Data in this exercise:
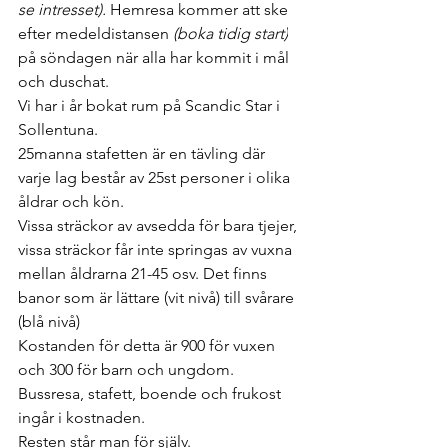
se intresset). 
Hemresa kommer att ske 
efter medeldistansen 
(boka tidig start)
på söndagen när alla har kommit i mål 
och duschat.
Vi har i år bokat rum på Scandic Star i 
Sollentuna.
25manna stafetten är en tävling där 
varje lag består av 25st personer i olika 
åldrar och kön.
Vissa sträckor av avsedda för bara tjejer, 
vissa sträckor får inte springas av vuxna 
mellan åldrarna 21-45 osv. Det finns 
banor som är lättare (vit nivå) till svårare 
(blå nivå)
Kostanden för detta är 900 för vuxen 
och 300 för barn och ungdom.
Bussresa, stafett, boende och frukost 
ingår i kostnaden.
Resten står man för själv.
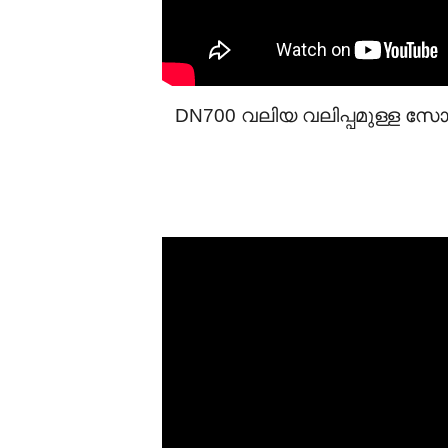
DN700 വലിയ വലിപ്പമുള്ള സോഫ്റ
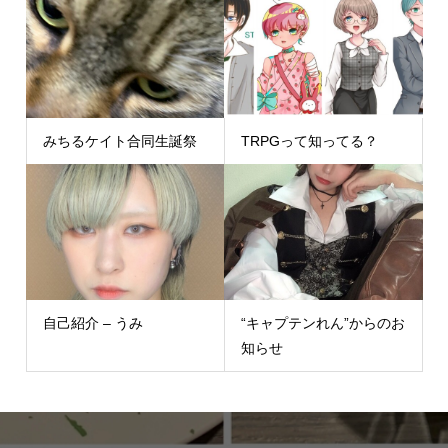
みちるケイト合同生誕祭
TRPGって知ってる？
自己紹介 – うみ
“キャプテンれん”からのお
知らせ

Task directions: An exact reproduction of the lines from the line containing "varje lag består av 25st personer i olika" through the end of the listing above is needed; pictures stay out.

Answer to this task:
varje lag består av 25st personer i olika 
åldrar och kön.
Vissa sträckor av avsedda för bara tjejer, 
vissa sträckor får inte springas av vuxna 
mellan åldrarna 21-45 osv. Det finns 
banor som är lättare (vit nivå) till svårare 
(blå nivå)
Kostanden för detta är 900 för vuxen 
och 300 för barn och ungdom.
Bussresa, stafett, boende och frukost 
ingår i kostnaden.
Resten står man för själv.
DN700 വലിയ വലിപ്പമുള്ള സോഫ്റ
みちるケイト合同生誕祭
TRPGって知ってる？
自己紹介 – うみ
“キャプテンれん”からのお
知らせ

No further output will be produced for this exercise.